While a nuclear-armed Iran could threaten Israel's existence and spark proliferation across the Middle East, sabotaging the deal would offend a US president who will be an ex-president in two short years.
"I respect the White House and the US president but on a serious subject, it's my duty to do everything for Israel's security," Netanyahu said before leaving for Washington.
Diplomats believe Obama could agree and implement most of the deal without Congress's help, but lawmakers keen to show their pro-Israel credentials ahead of the 2016 US election could make life difficult.
Their refusal to lift some sanctions or even introduce more could incite Iran to walk away.
- 'See him gone' -
Faced with Netanyahu's perceived foray into domestic US politics, an infuriated White House has pushed back hard, to the point of undermining the Israeli leader ahead of his March 17 re-election bid.
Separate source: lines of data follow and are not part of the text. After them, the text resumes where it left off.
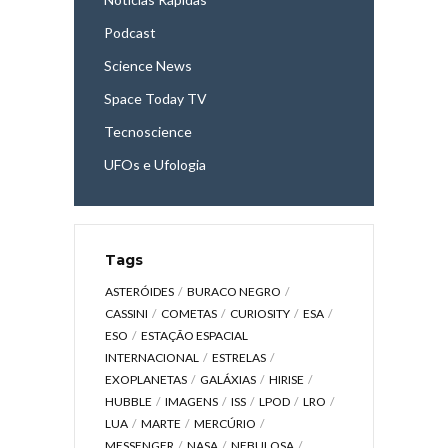
Podcast
Science News
Space Today TV
Tecnoscience
UFOs e Ufologia
Tags
ASTERÓIDES
BURACO NEGRO
CASSINI
COMETAS
CURIOSITY
ESA
ESO
ESTAÇÃO ESPACIAL
INTERNACIONAL
ESTRELAS
EXOPLANETAS
GALÁXIAS
HIRISE
HUBBLE
IMAGENS
ISS
LPOD
LRO
LUA
MARTE
MERCÚRIO
MESSENGER
NASA
NEBULOSA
National Security Advisor Susan Rice pointedly described Netanyahu's speech and the manner it came about as injecting a measure of partisanship that was "destructive of the fabric of the relationship" between the two countries.
Obama has refused to meet the Israeli prime minister when he visits Washington and moderate Democrats have vowed not to attend the speech.
The US Vice President and Secretary of State will be out of the country when Netanyahu visits.
"They are trying to send an unmistakable signal in advance of the elections that he is not their candidate," said Aaron David Miller, a former advisor to Republican and Democrat secretaries of state.
"They can't say that, they would deny it, but let's be clear: they would like to see him gone."
Whether that paints Netanyahu as isolated or resolute in the eyes of Israeli voters remains to be seen, and he remains in a strong position in the polls.
With re-election a definite possibility, pro-Israeli groups in Washington want to prevent a Obama-Netanyahu row from metastasizing into a strategic divergence between the US and Israel.
"At a 40,000-foot level, you find strategic alignment around goals, where you find difference is around the two ruling parties," said Jeremy Ben-Ami, president and founder of J-Street, a left-leaning lobby group.
But if Netanyahu wins, Ben-Ami predicted he is likely to consider unilateral military action against Iran, even if there is a deal, a potential flashpoint for US-Israeli ties.
"The Prime Minister is playing with fire in stoking this dispute so much," Ben-Ami told AFP.
"Over the long term it may do harm to the bipartisan consensus around the basic commitment that the US has and that's a real risk that Israel's leaders shouldn't be taking."
A string of Democratic lawmakers are voting with their feet, announcing they will not attend Netanyahu's speech.
"Too much of this is about the rhetoric and politics," said Democratic Senator Tim Kaine.